What you should do: Your copy should hold the lines below from the first through the one that contains "Wie sich im", each retyped exactly, and no pictures.

--------------------------------

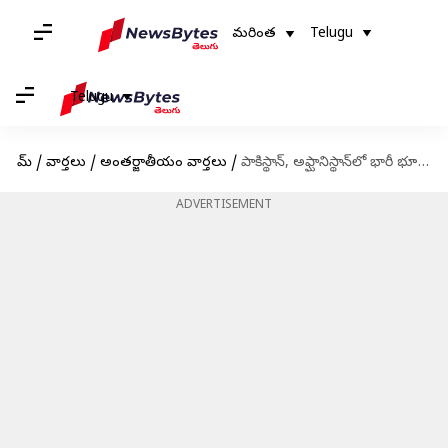
మరింత
Telugu
Telugu
హోమ్
/
వార్తలు
/
అంతర్జాతీయం వార్తలు
/
పాకిస్థాన్, అఫ్ఘానిస్థాన్‌లో భారీ భూకంపం; 11మంది మృతి; ఉత్తర భారతంలోనూ ప్రకంపనలు
ADVERTISEMENT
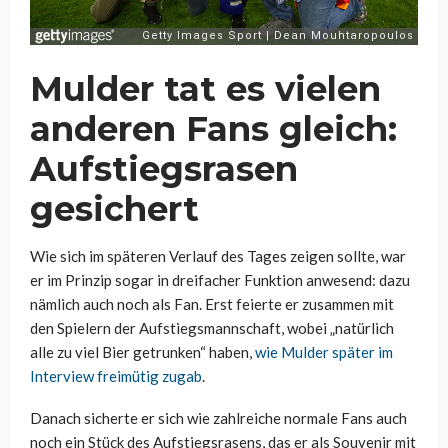
Mulder tat es vielen
anderen Fans gleich:
Aufstiegsrasen
gesichert
Wie sich im späteren Verlauf des Tages zeigen sollte, war
er im Prinzip sogar in dreifacher Funktion anwesend: dazu
nämlich auch noch als Fan. Erst feierte er zusammen mit
den Spielern der Aufstiegsmannschaft, wobei „natürlich
alle zu viel Bier getrunken“ haben,
wie Mulder später im
Interview freimütig zugab
.
Danach sicherte er sich wie zahlreiche normale Fans auch
noch ein Stück des Aufstiegsrasens, das er als Souvenir mit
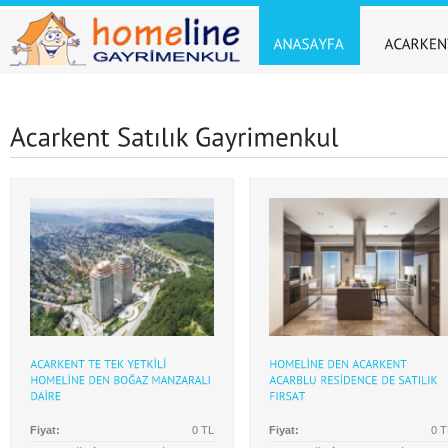
Fiyat:
0 TL
Fiyat:
0 T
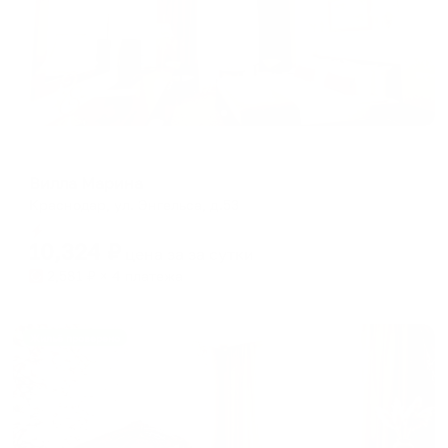
Отель
Вилла Марина
Краснодар, ул. Энгельса, д.53
Мгновенное бронирование
10,324
₽
цена за
за сутки
2,581
₽ × 4 платежа
Жильё проверено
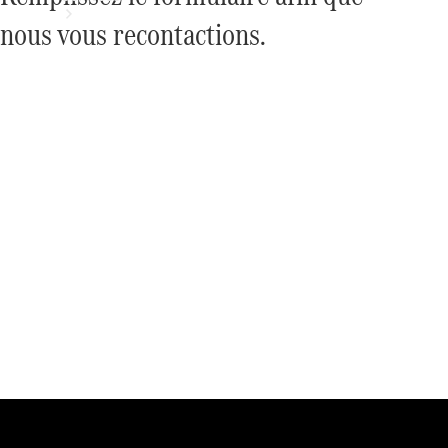
nous vous recontactions.
Tous les
Services
Entretien
et
réparations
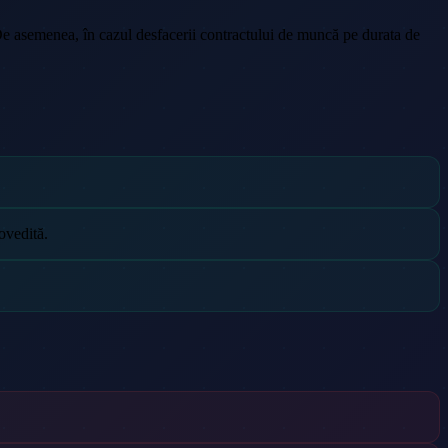
 De asemenea, în cazul desfacerii contractului de muncă pe durata de
ovedită.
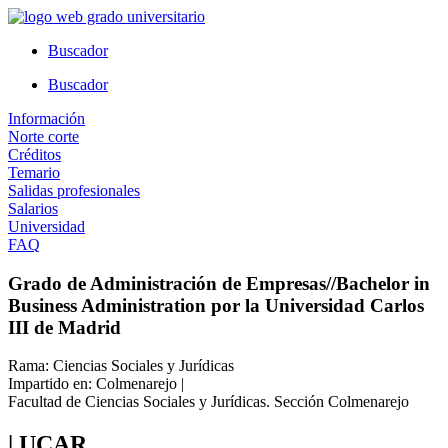
Ir
al
Buscador
contenido
Buscador
Información
Norte corte
Créditos
Temario
Salidas profesionales
Salarios
Universidad
FAQ
Grado de Administración de Empresas//Bachelor in
Business Administration por la Universidad Carlos
III de Madrid
Rama: Ciencias Sociales y Jurídicas
Impartido en: Colmenarejo |
Facultad de Ciencias Sociales y Jurídicas. Sección Colmenarejo
| UCAR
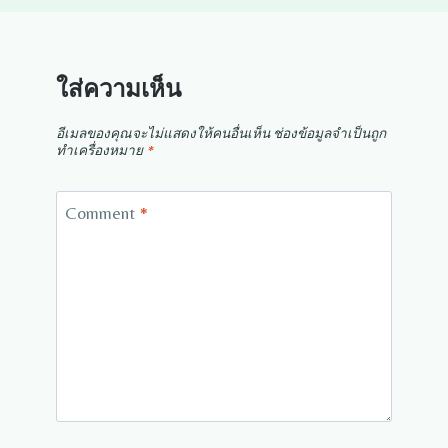
ใส่ความเห็น
อีเมลของคุณจะไม่แสดงให้คนอื่นเห็น
ช่องข้อมูลจำเป็นถูก
ทำเครื่องหมาย
*
Comment
*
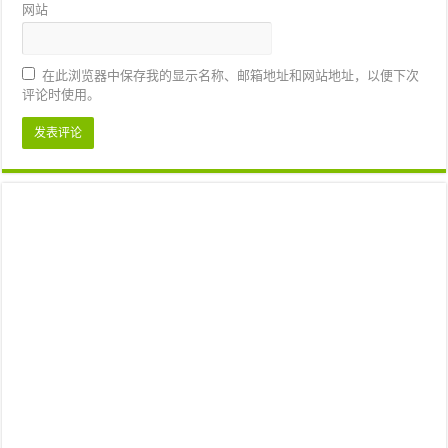
网站
在此浏览器中保存我的显示名称、邮箱地址和网站地址，以便下次
评论时使用。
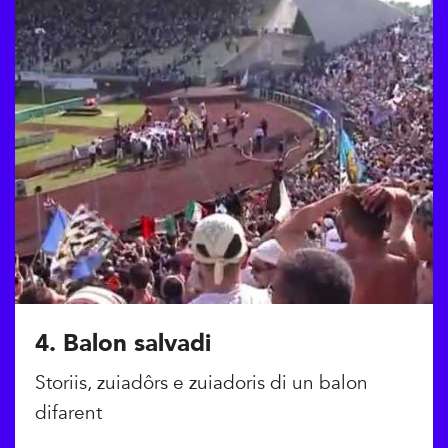
4. Balon salvadi
Storiis, zuiadôrs e zuiadoris di un balon
difarent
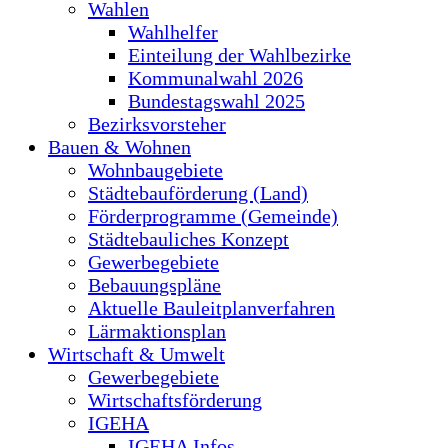
Wahlen
Wahlhelfer
Einteilung der Wahlbezirke
Kommunalwahl 2026
Bundestagswahl 2025
Bezirksvorsteher
Bauen & Wohnen
Wohnbaugebiete
Städtebauförderung (Land)
Förderprogramme (Gemeinde)
Städtebauliches Konzept
Gewerbegebiete
Bebauungspläne
Aktuelle Bauleitplanverfahren
Lärmaktionsplan
Wirtschaft & Umwelt
Gewerbegebiete
Wirtschaftsförderung
IGEHA
IGEHA Infos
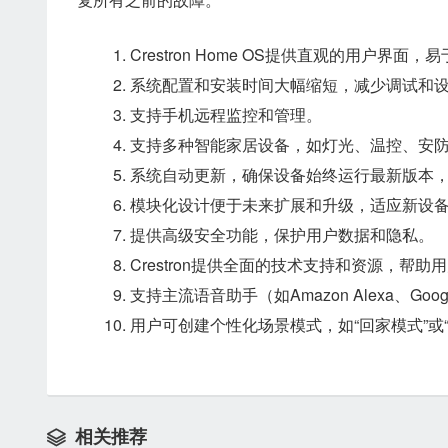
Crestron Home OS提供直观的用户界面，
系统配置和安装时间大幅缩短，减少调试和
支持手机远程监控和管理。
支持多种智能家居设备，如灯光、温控、安
系统自动更新，确保设备始终运行最新版本
模块化设计便于未来扩展和升级，适应新设
提供高级安全功能，保护用户数据和隐私。
Crestron提供全面的技术支持和资源，帮
支持主流语音助手（如Amazon Alexa、Goog
用户可创建个性化场景模式，如“回家模式”或
相关推荐

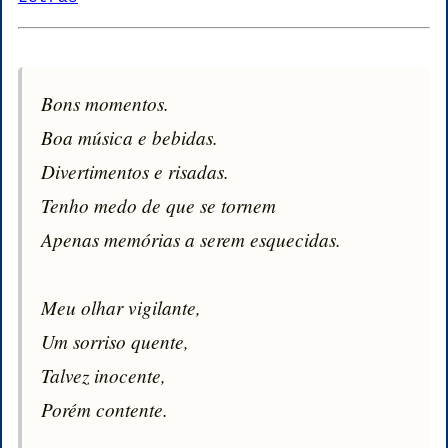
Bons momentos.

Boa música e bebidas.

Divertimentos e risadas.

Tenho medo de que se tornem

Apenas memórias a serem esquecidas.

Meu olhar vigilante,

Um sorriso quente,

Talvez inocente,

Porém contente.
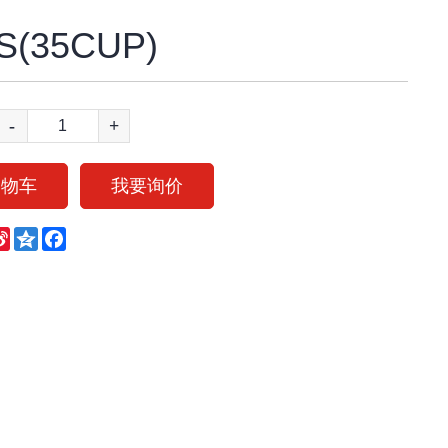
S(35CUP)
-
+
购物车
我要询价
eChat
Sina
Qzone
Facebook
Weibo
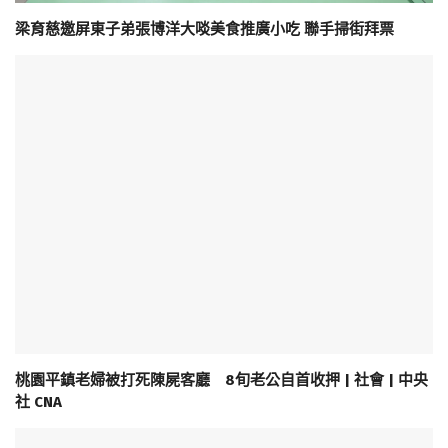
梁育慈邀屏東子弟張博洋大啖美食推廣小吃 聯手掃街拜票
桃園平鎮老婦被打死陳屍客廳 8旬老公自首收押 | 社會 | 中央
社 CNA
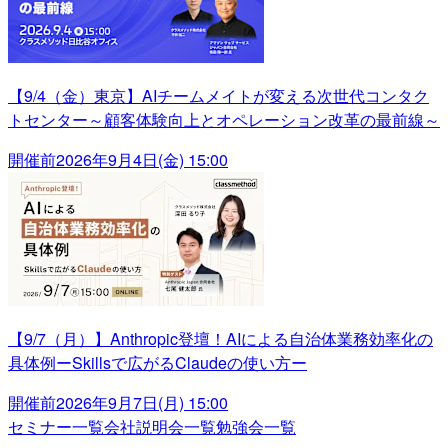
【9/4（金）東京】AIチームメイトが変える次世代コンタク
トセンター～顧客体験向上とオペレーション改革の最前線～
開催前
2026年9月4日(金) 15:00
【9/7（月）】Anthropic登壇！AIによる自治体業務効率化の
具体例ーSkillsで広がるClaudeの使い方ー
開催前
2026年9月7日(月) 15:00
セミナー一覧
会社説明会一覧
勉強会一覧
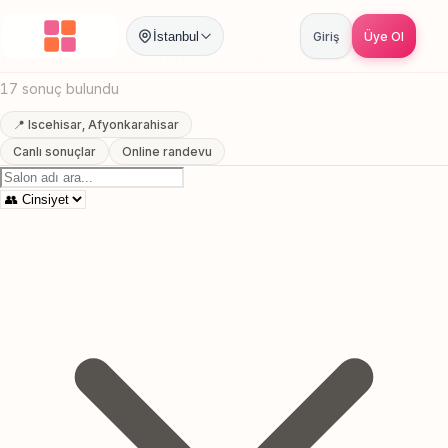
Anasayfa
/
Afyonkarahisar
/
Iscehisar
/
Cocuk Kuaforu
İstanbul
Giriş
Üye Ol
Iscehisar, Afyonkarahisar Cocuk Kuaforu
17 sonuç bulundu
📍 Iscehisar, Afyonkarahisar
Canlı sonuçlar
Online randevu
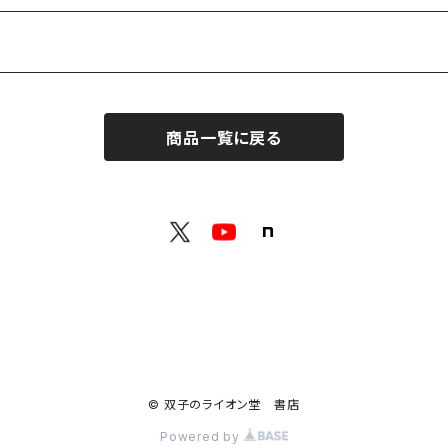
商品一覧に戻る
© 双子のライオン堂 書店
Powered by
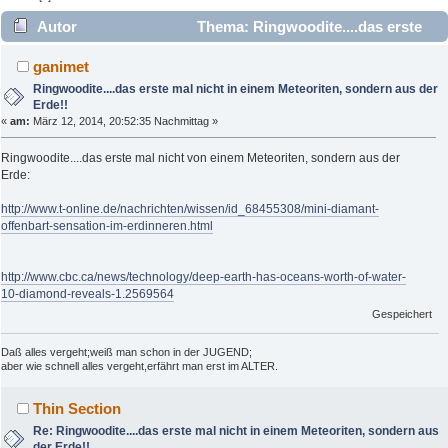
Autor
Thema: Ringwoodite....das erste
mal nicht in einem Meteoriten, sondern aus der Erde!!
ganimet
(Gelesen 4265 mal)
Ringwoodite....das erste mal nicht in einem Meteoriten, sondern aus der
Erde!!
«
am:
März 12, 2014, 20:52:35 Nachmittag »
Ringwoodite....das erste mal nicht von einem Meteoriten, sondern aus der
Erde:
http://www.t-online.de/nachrichten/wissen/id_68455308/mini-diamant-
offenbart-sensation-im-erdinneren.html
http://www.cbc.ca/news/technology/deep-earth-has-oceans-worth-of-water-
10-diamond-reveals-1.2569564
Gespeichert
Daß alles vergeht;weiß man schon in der JUGEND;
aber wie schnell alles vergeht,erfährt man erst im ALTER.
Thin Section
Re: Ringwoodite....das erste mal nicht in einem Meteoriten, sondern aus
der Erde!!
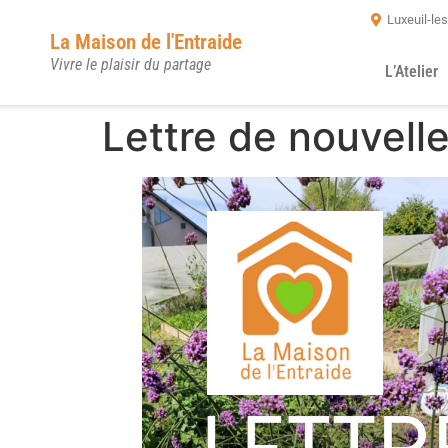
Luxeuil-le
La Maison de l'Entraide
Vivre le plaisir du partage
L’Atelier
Lettre de nouvell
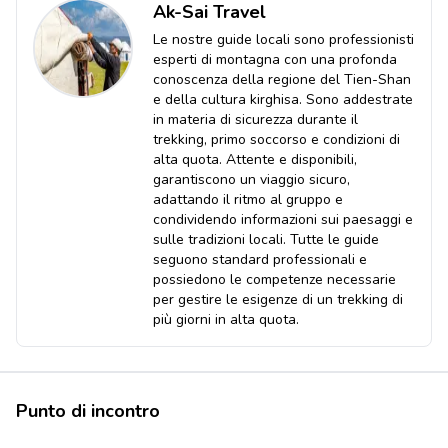
Ak-Sai Travel
Le nostre guide locali sono professionisti
esperti di montagna con una profonda
conoscenza della regione del Tien-Shan
e della cultura kirghisa. Sono addestrate
in materia di sicurezza durante il
trekking, primo soccorso e condizioni di
alta quota. Attente e disponibili,
garantiscono un viaggio sicuro,
adattando il ritmo al gruppo e
condividendo informazioni sui paesaggi e
sulle tradizioni locali. Tutte le guide
seguono standard professionali e
possiedono le competenze necessarie
per gestire le esigenze di un trekking di
più giorni in alta quota.
Punto di incontro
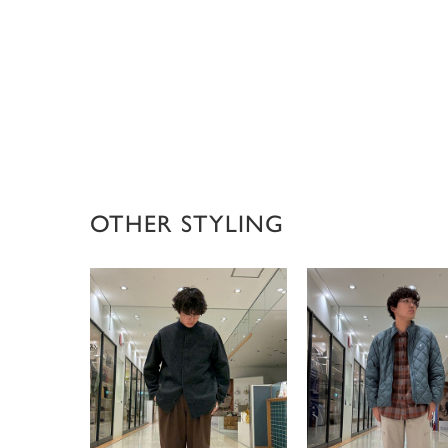
OTHER STYLING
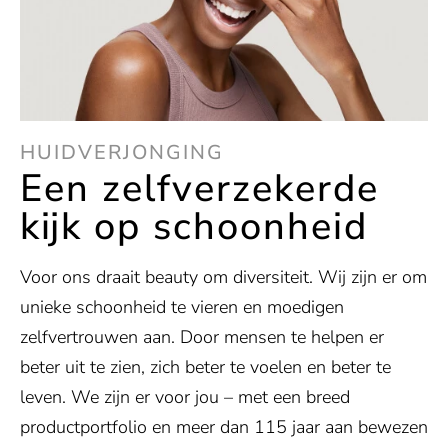
HUIDVERJONGING
Een zelfverzekerde
kijk op schoonheid
Voor ons draait beauty om diversiteit. Wij zijn er om
unieke schoonheid te vieren en moedigen
zelfvertrouwen aan. Door mensen te helpen er
beter uit te zien, zich beter te voelen en beter te
leven. We zijn er voor jou – met een breed
productportfolio en meer dan 115 jaar aan bewezen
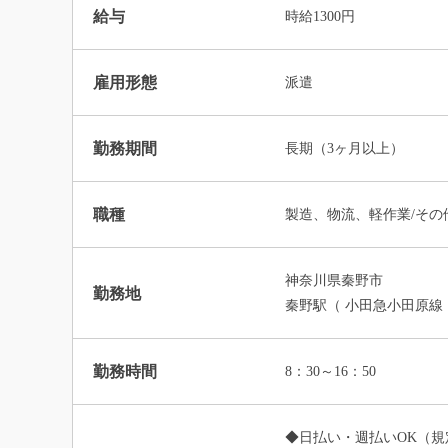
給与
時給1300円
雇用形態
派遣
勤務期間
長期（3ヶ月以上）
職種
製造、物流、軽作業/その
神奈川県秦野市
勤務地
秦野駅（ 小田急小田原線
勤務時間
8：30～16：50
◆日払い・週払いOK（規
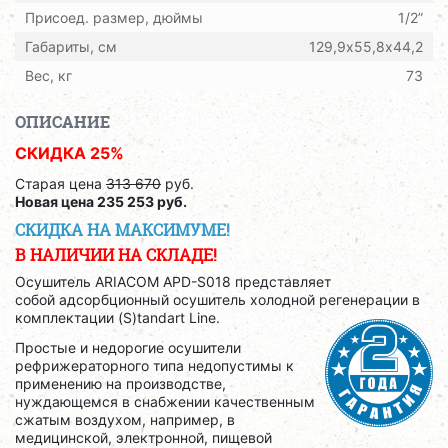
Присоед. размер, дюймы
1/2”
Габариты, см
129,9х55,8х44,2
Вес, кг
73
ОПИСАНИЕ
СКИДКА 25%
Старая цена
313 670
руб.
Новая цена
235 253
руб.
СКИДКА НА МАКСИМУМЕ!
В НАЛИЧИИ НА СКЛАДЕ!
Осушитель ARIACOM APD-S018 представляет
собой адсорбционный осушитель холодной регенерации в
комплектации (S)tandart Line.
Простые и недорогие осушители
рефрижераторного типа недопустимы к
применению на производстве,
нуждающемся в снабжении качественным
сжатым воздухом, например, в
медицинской, электронной, пищевой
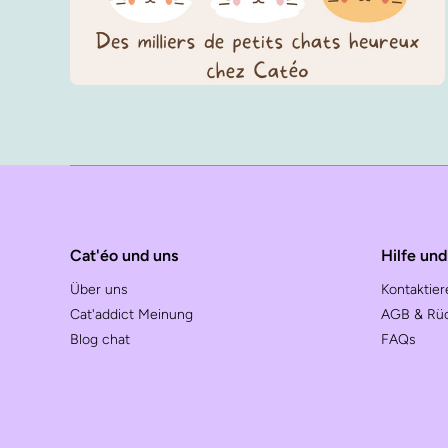
Cat'éo und uns
Hilfe un
Über uns
Kontaktier
Cat'addict Meinung
AGB & Rü
Blog chat
FAQs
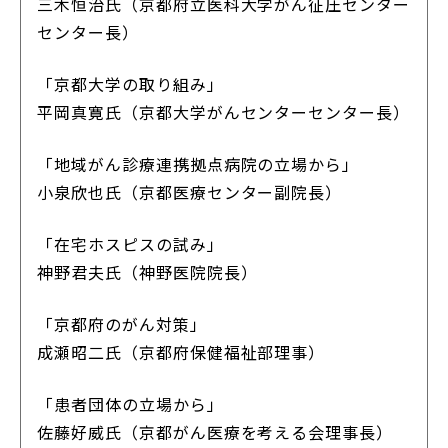
三木恒治氏（京都府立医科大学がん征圧センター
センター長）
「京都大学の取り組み」
平岡真寛氏（京都大学がんセンターセンター長）
「地域がん診療連携拠点病院の立場から」
小泉欣也氏（京都医療センター副院長）
「在宅ホスピスの試み」
神野君夫氏（神野医院院長）
「京都府のがん対策」
成瀬昭二氏（京都府保健福祉部理事）
「患者団体の立場から」
佐藤好威氏（京都がん医療を考える会理事長）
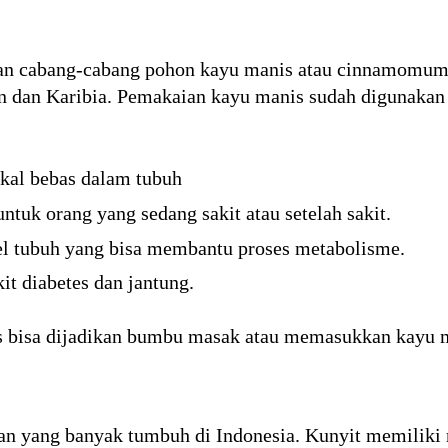
dan cabang-cabang pohon kayu manis atau cinnamomum. 
n dan Karibia. Pemakaian kayu manis sudah digunakan
al bebas dalam tubuh
tuk orang yang sedang sakit atau setelah sakit.
l tubuh yang bisa membantu proses metabolisme.
t diabetes dan jantung.
 bisa dijadikan bumbu masak atau memasukkan kayu 
n yang banyak tumbuh di Indonesia. Kunyit memiliki ra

--------------------------------

Answer section:
మరింత
Telugu
Telugu
హోమ్
/
వార్తలు
/
అంతర్జాతీయం వార్తలు
/
పాకిస్థాన్, అఫ్ఘానిస్థాన్‌లో భారీ భూకంపం; 11మంది మృతి; ఉత్తర భారతంలోనూ ప్రకంపనలు
ADVERTISEMENT
Mulder tat es vielen
anderen Fans gleich:
Aufstiegsrasen
gesichert
Wie sich im späteren Verlauf des Tages zeigen sollte, war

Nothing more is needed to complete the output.